What strikes me in reading the summary of comments in this article is that there is an overwhelming sense that those who were interviewed are claiming a lot of knowledge for themselves about the rest of America. They know what liberals think. They know the motivations and lives of others. The core problem is that no one knows or cares about their motivations and lives. They know. But how do they know? Is it from direct life experience? No, it is from media, and in particular from Fox News, Rush Limbaugh, and similar outlets.
So, they are very sure that they are being relentlessly mocked in every way by liberal America. Is that true? Not in my experience. In my experience, many of the grievances they raise are exactly the same ones others would raise. Is the concern about money taking over politics limited to the right? Of course not. Is the concern that Wall Street investors can get rich while everyone else languishes limited to the right? Of course not. Is the concern about available health care limited to the right? Again, no.
They are not being relentlessly mocked. But they are being told that they are, and they are believing that. The problems they identify are often the ones that everyone else has identified. The solutions, though, are another matter. Where they are being mocked is in the solutions, the ones which assume that white America is the only real America, that all problems come from the outside (or the insiders who are really outsiders).
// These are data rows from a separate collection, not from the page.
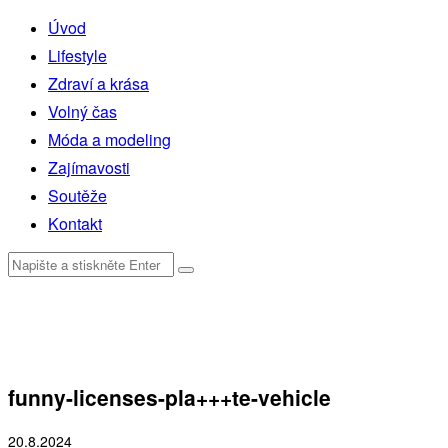
Úvod
Lifestyle
Zdraví a krása
Volný čas
Móda a modeling
Zajímavosti
Soutěže
Kontakt
funny-licenses-pla+++te-vehicle
20.8.2024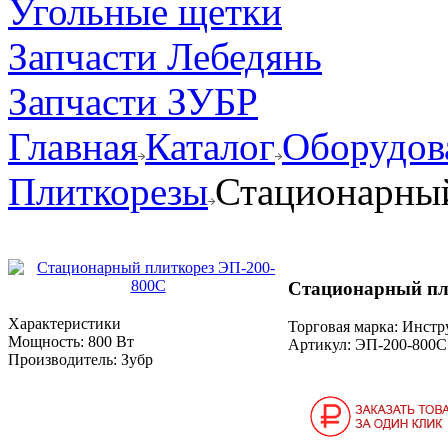
Угольные щетки
Запчасти Лебедянь
Запчасти ЗУБР
Главная
Каталог
Оборудов
Плиткорезы
Стационарный
Стационарный пл
Характеристики
Торговая марка: Инст
Мощность:
800 Вт
Артикул:
ЭП-200-800С
Производитель:
Зубр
Blacks. Gays. Muslims. Mexicans. College-educated. They are being mocked when they want to view everyone else with suspicion, but reserve for themselves the unquestioned status of virtue.
I would love to see a push on the right to try to understand the concerns of the left, rather than assuming they already know. Yes, we need articles like this one, which re-articulate the reasons for the right’s grievance, using its own words and from its own point of view. But there was little new for me in those quotes. My guess is, though, that if a similar exercise was done, there would be a lot new to those who are demanding to be understood. Understanding has to go both ways. Anything less is, to quote George W. Bush (for perhaps the first time ever), the “soft bigotry of low expectations.”
ADDITION: It occurs to me that there might be another component, which is a difference in epistemology, or perhaps better, in cognitive strategies. We could see this in how Trump is treated by his supporters. Many know that he’s a problem, but they recognize in him someone who understands them. There is an intuitive sense there, a gut feeling. It’s not exactly Colbert’s “truthiness”, although it is related. It is “like recognizes like”. It is the inner light, the Protestant version of the Holy Spirit that confirms the authenticity of something for believers. Of course, there’s also still a priestly class at work here, but what’s noteworthy is that something like Fox News was very ambivalent about Trump before the election. Hannity, of course, was a huge cheerleader, but others were not. Trumpists, though, say that he speaks directly to them, even when by any objective standard he is lying. So, this cognitive strategy of just recognizing the truth is at odds with the strategy of having to go out and find evidence before you believe something.